▸ Problem requirements:
Output exactly, and only, the stretch of lines beginning at the line with "10 spektakuläre Holzhochhäuser" and ending at the last line of the listing below. Drop the pictures.

.....

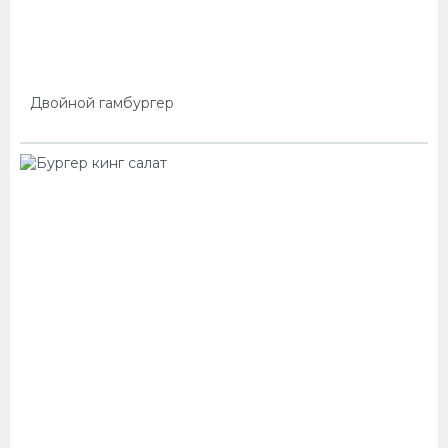
Двойной гамбургер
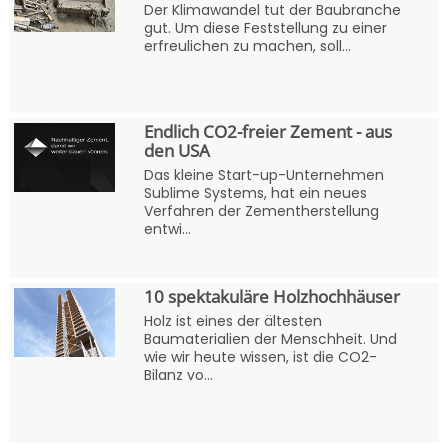
Der Klimawandel tut der Baubranche
gut. Um diese Feststellung zu einer
erfreulichen zu machen, soll...
Endlich CO2-freier Zement - aus
den USA
Das kleine Start-up-Unternehmen
Sublime Systems, hat ein neues
Verfahren der Zementherstellung
entwi...
10 spektakuläre Holzhochhäuser
Holz ist eines der ältesten
Baumaterialien der Menschheit. Und
wie wir heute wissen, ist die CO2-
Bilanz vo...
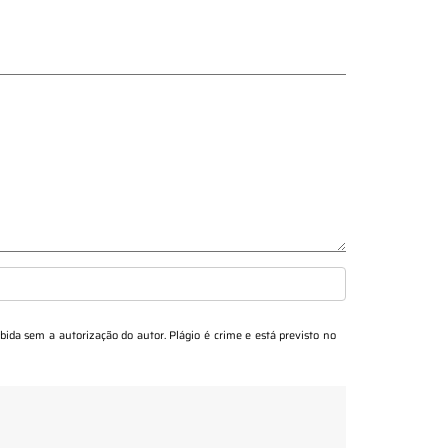
ibida sem a autorização do autor. Plágio é crime e está previsto no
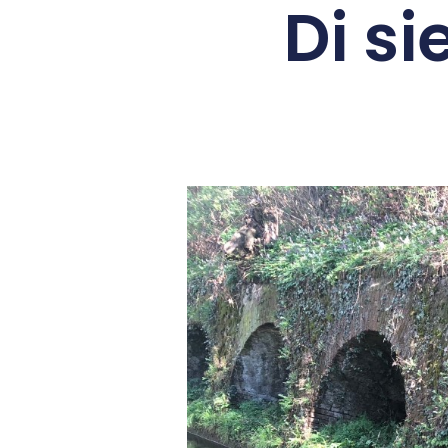
Di si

.....

▸ Problem solution:
10 spektakuläre Holzhochhäuser
Holz ist eines der ältesten
Baumaterialien der Menschheit. Und
wie wir heute wissen, ist die CO2-
Bilanz vo...
ibida sem a autorização do autor. Plágio é crime e está previsto no
Di si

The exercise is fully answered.